Singapore’s central bank has banned some of the city-state’s biggest financial institutions from selling structured notes after they improperly marketed US$367 million of the bonds that were linked to Lehman Brothers Holdings Inc.
The 10 banks and brokerages can’t sell structured notes for between six months and two years, the Monetary Authority of Singapore said in a statement late on Tuesday.
The 10 banned financial institutions are: DBS Group, UOB Kay Hian, OCBC Securities, ABN AMRO’s Singapore branch, Maybank Singapore, CIMB-GK Securities, Hong Leong Finance, DMG Partners, Phillip Securities and Kim Eng Securities.

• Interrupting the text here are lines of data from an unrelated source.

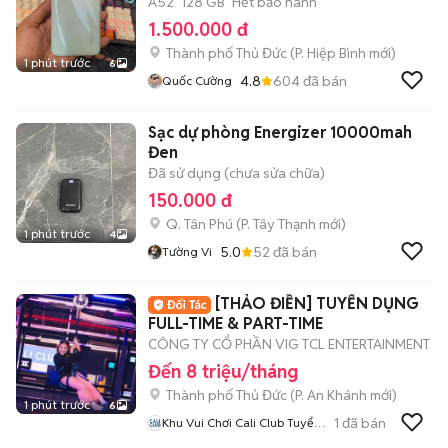
A52
128 GB
Hết bảo hành
1.500.000 đ
Thành phố Thủ Đức
(
P. Hiệp Bình
mới)
1 phút trước
6
4.8
604
đã bán
Quốc Cường
Sạc dự phòng Energizer 10000mah
Đen
Đã sử dụng (chưa sửa chữa)
150.000 đ
Q. Tân Phú
(
P. Tây Thạnh
mới)
1 phút trước
4
5.0
52
đã bán
Tường Vi
[THẢO ĐIỀN] TUYỂN DỤNG
FULL-TIME & PART-TIME
CÔNG TY CỔ PHẦN VIG TCL ENTERTAINMENT
Đến 8 triệu/tháng
Thành phố Thủ Đức
(
P. An Khánh
mới)
1 phút trước
6
1
đã bán
Khu Vui Chơi Cali Club Tuyển
Dụng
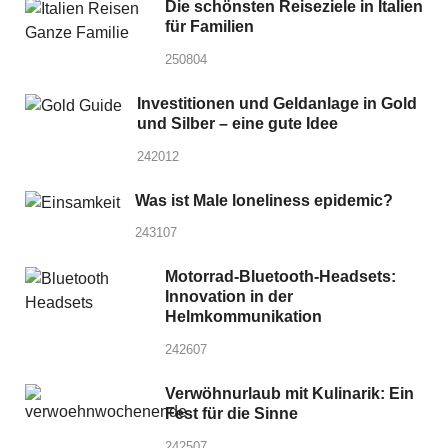
Die schönsten Reiseziele in Italien
für Familien
250804
Investitionen und Geldanlage in Gold
und Silber – eine gute Idee
242012
Was ist Male loneliness epidemic?
243107
Motorrad-Bluetooth-Headsets:
Innovation in der
Helmkommunikation
242607
Verwöhnurlaub mit Kulinarik: Ein
Fest für die Sinne
242507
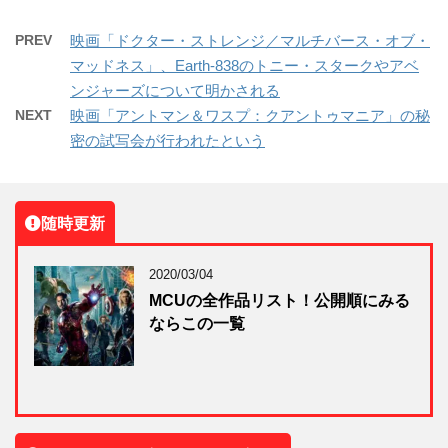
PREV
映画「ドクター・ストレンジ／マルチバース・オブ・
マッドネス」、Earth-838のトニー・スタークやアベ
ンジャーズについて明かされる
NEXT
映画「アントマン＆ワスプ：クアントゥマニア」の秘
密の試写会が行われたという
随時更新
2020/03/04
MCUの全作品リスト！公開順にみる
ならこの一覧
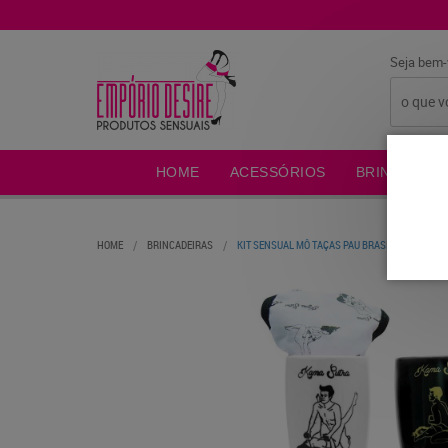
Seja bem-
HOME
ACESSÓRIOS
BRINCADEIR
HOME
BRINCADEIRAS
KIT SENSUAL MÔ TAÇAS PAU BRASIL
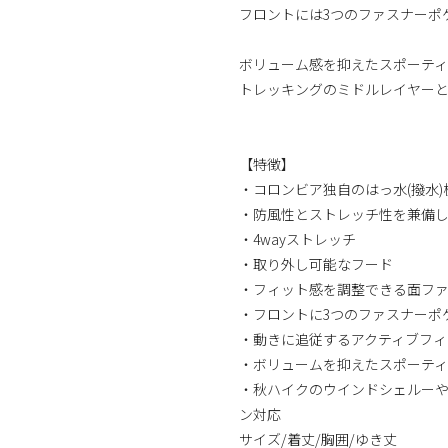
フロントには3つのファスナーポ
ボリューム感を抑えたスポーテ
トレッキングのミドルレイヤーと
【特徴】
・コロンビア独自のはっ水(撥水
・防風性とストレッチ性を兼備
・4wayストレッチ
・取り外し可能なフード
・フィット感を調整できる面フ
・フロントに3つのファスナーポ
・動きに追従するアクティブフィ
・ボリュームを抑えたスポーテ
・秋ハイクのウインドシェルー
ン対応
サイズ/着丈/胸囲/ゆき丈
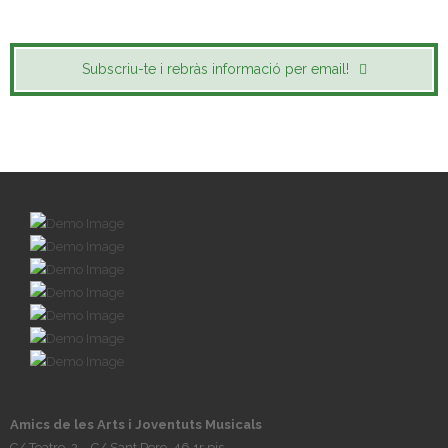
Subscriu-te i rebràs informació per email!
Amics de les Arts i Joventuts Musicals
C/ Teatre, 2 – C/ Sant Pere, 46 1r pis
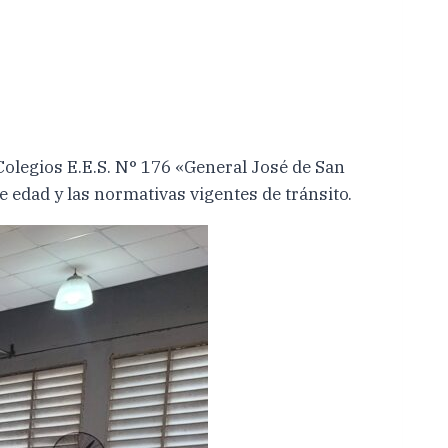
 Colegios E.E.S. N° 176 «General José de San
 edad y las normativas vigentes de tránsito.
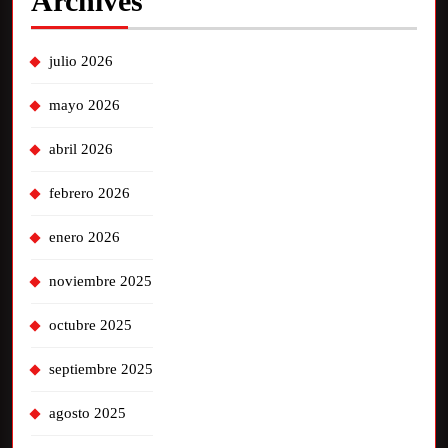
Archives
julio 2026
mayo 2026
abril 2026
febrero 2026
enero 2026
noviembre 2025
octubre 2025
septiembre 2025
agosto 2025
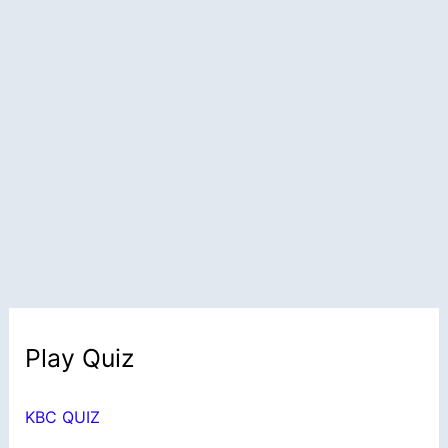
Play Quiz
KBC QUIZ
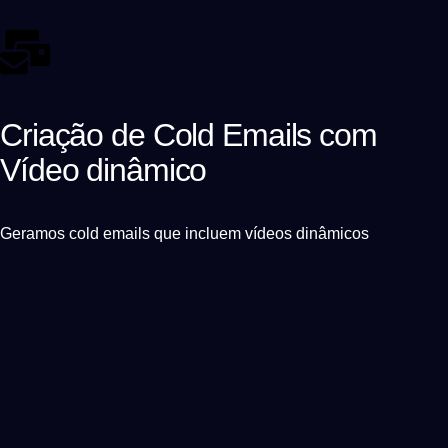
Criação de Cold Emails com
Vídeo dinâmico
Geramos cold emails que incluem vídeos dinâmicos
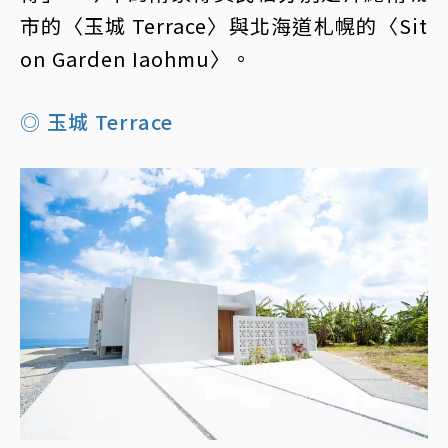
市的〈玉城 Terrace〉與北海道札幌的〈Sit
on Garden Iaohmu〉。
◎ 玉城 Terrace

The central bank said some of the institutions assigned risk ratings that were inconsistent with warnings stated in the prospectus for the notes, and salespeople were ill trained to sell the notes.

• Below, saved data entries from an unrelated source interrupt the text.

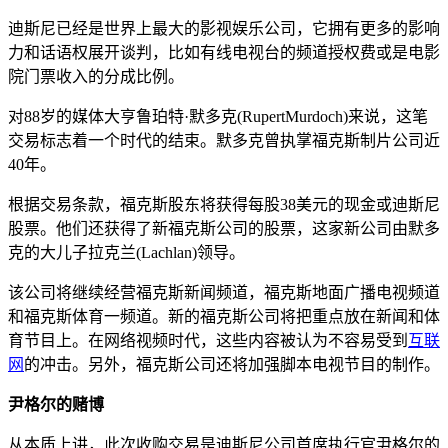
迪斯尼已经是世界上最大的影视娱乐公司，它拥有更多的影响
力和话语权展开谈判，比如有线电视台的频道授权费或是电影
院门票收入的分成比例。
对88岁的媒体大亨鲁珀特·默多克(RupertMurdoch)来说，这笔
交易标志着一个时代的结束。默多克曾执掌福克斯制片公司近
40年。
根据交易条款，福克斯股东将获得每股38美元的现金或迪斯尼
股票。他们还获得了新福克斯公司的股票，这家新公司由默多
克的大儿子拉克兰(Lachlan)领导。
该公司将继续经营福克斯新闻频道，福克斯地面广播电视频道
和福克斯体育一频道。新的福克斯公司将把重点放在新闻和体
育节目上。在网络视频时代，这些内容被认为不容易受到
互联
网
的冲击。另外，福克斯公司还将加强脚本电视节目的制作。
尹格尔的赌博
从本质上讲，此次收购交易是迪斯尼公司首席执行官尹格尔的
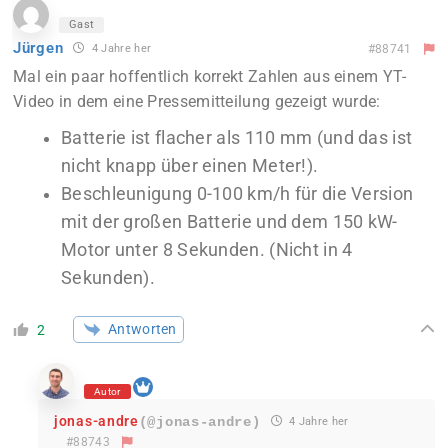
Gast
Jürgen
4 Jahre her
#88741
Mal ein paar hoffentlich korrekt Zahlen aus einem YT-
Video in dem eine Pressemitteilung gezeigt wurde:
Batterie ist flacher als 110 mm (und das ist
nicht knapp über einen Meter!).
Beschleunigung 0-100 km/h für die Version
mit der großen Batterie und dem 150 kW-
Motor unter 8 Sekunden. (Nicht in 4
Sekunden).
Antworten
2
Autor
jonas-andre
(@jonas-andre)
4 Jahre her
#88743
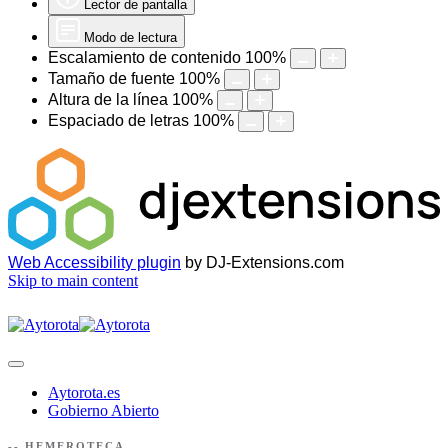
Lector de pantalla
Modo de lectura
Escalamiento de contenido
100
%
Tamaño de fuente
100
%
Altura de la línea
100
%
Espaciado de letras
100
%
Web Accessibility plugin
by DJ-Extensions.com
Skip to main content
Aytorota.es
Gobierno Abierto
-- HEMEROTECA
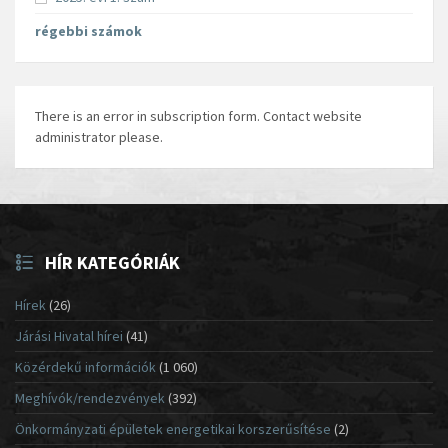
régebbi számok
There is an error in subscription form. Contact website
administrator please.
HÍR KATEGÓRIÁK
Hírek
(26)
Járási Hivatal hírei
(41)
Közérdekű információk
(1 060)
Meghívók/rendezvények
(392)
Önkormányzati épületek energetikai korszerűsítése
(2)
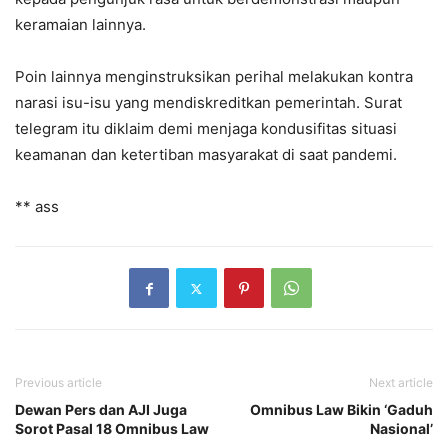
keramaian lainnya.
Poin lainnya menginstruksikan perihal melakukan kontra
narasi isu-isu yang mendiskreditkan pemerintah. Surat
telegram itu diklaim demi menjaga kondusifitas situasi
keamanan dan ketertiban masyarakat di saat pandemi.
** ass
Previous article
Next article
Dewan Pers dan AJI Juga
Omnibus Law Bikin ‘Gaduh
Sorot Pasal 18 Omnibus Law
Nasional’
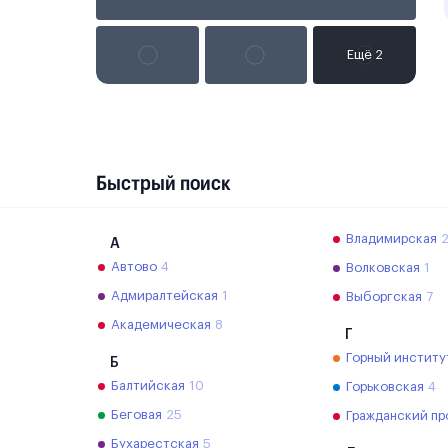
Быстрый поиск
Владимирская
А
Автово
4
Волковская
1
Адмиралтейская
1
Выборгская
7
Академическая
8
Г
Горный институ
Б
Балтийская
10
Горьковская
4
Беговая
25
Гражданский пр
Бухарестская
5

The Lehman collapse last fall led to a default on the dividend payment of some of the bonds, most of which had a maturity of five to seven years and a yield of about 5 percent.

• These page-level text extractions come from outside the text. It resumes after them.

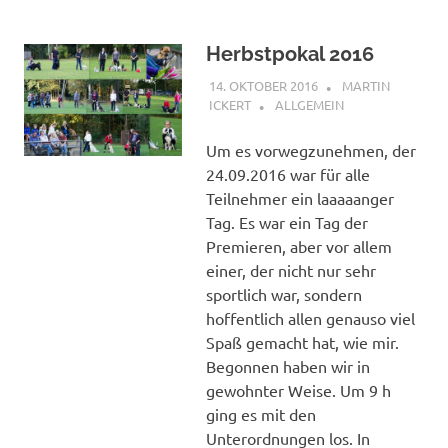
Herbstpokal 2016
14. OKTOBER 2016
MARTIN
ICKERT
ALLGEMEIN
Um es vorwegzunehmen, der
24.09.2016 war für alle
Teilnehmer ein laaaaanger
Tag. Es war ein Tag der
Premieren, aber vor allem
einer, der nicht nur sehr
sportlich war, sondern
hoffentlich allen genauso viel
Spaß gemacht hat, wie mir.
Begonnen haben wir in
gewohnter Weise. Um 9 h
ging es mit den
Unterordnungen los. In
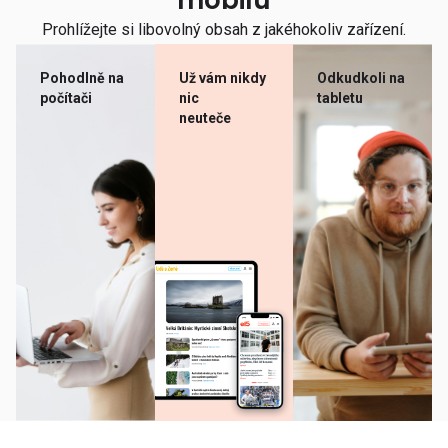
mobilu
Prohlížejte si libovolný obsah z jakéhokoliv zařízení.
Pohodlně na
Už vám nikdy
Odkudkoli na
počítači
nic
tabletu
neuteče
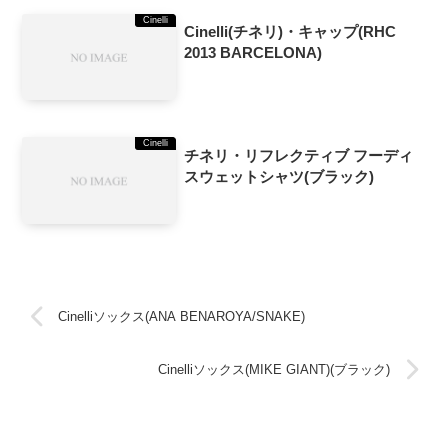
Cinelli
Cinelli(チネリ)・キャップ(RHC
2013 BARCELONA)
Cinelli
チネリ・リフレクティブ フーディ
スウェットシャツ(ブラック)
Cinelliソックス(ANA BENAROYA/SNAKE)
Cinelliソックス(MIKE GIANT)(ブラック)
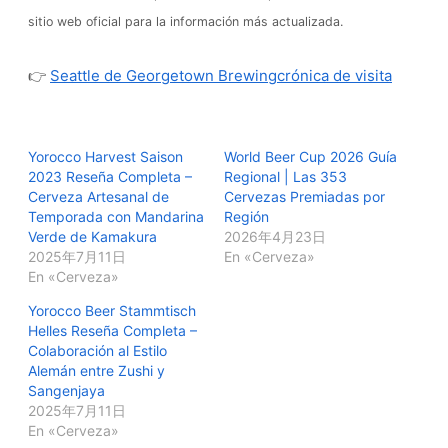
sitio web oficial para la información más actualizada.
👉
Seattle de Georgetown Brewingcrónica de visita
Yorocco Harvest Saison
World Beer Cup 2026 Guía
2023 Reseña Completa –
Regional | Las 353
Cerveza Artesanal de
Cervezas Premiadas por
Temporada con Mandarina
Región
Verde de Kamakura
2026年4月23日
2025年7月11日
En «Cerveza»
En «Cerveza»
Yorocco Beer Stammtisch
Helles Reseña Completa –
Colaboración al Estilo
Alemán entre Zushi y
Sangenjaya
2025年7月11日
En «Cerveza»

About 10,000 investors bought S$520 million (US$367 million) of the notes, and financial institutions have compensated about 4,000 of them, the central bank said.
Similar structured notes were sold in Hong Kong, Taiwan and Indonesia.
CASINO DELAYED
Meanwhile, the opening of Singapore’s first casino has been put back several months because of shortages of labor and materials, the chairman of developer Las Vegas Sands said yesterday.
Sheldon Adelson said Marina Bay Sands would open early next year for its initial phase, after being originally due to welcome its first visitors by the end of this year.
“The opening date we seriously anticipate will be in January or February,” Adelson said at a ceremony marking the finishing of construction of the development’s three 55-story hotel towers.
“We can’t control the flow of sand to make concrete with, we can’t control the availability of steel ... and we can’t control the availability of labor due to other projects that are in the market,” he said.
Adelson yesterday put the total cost of the development at S$8 billion.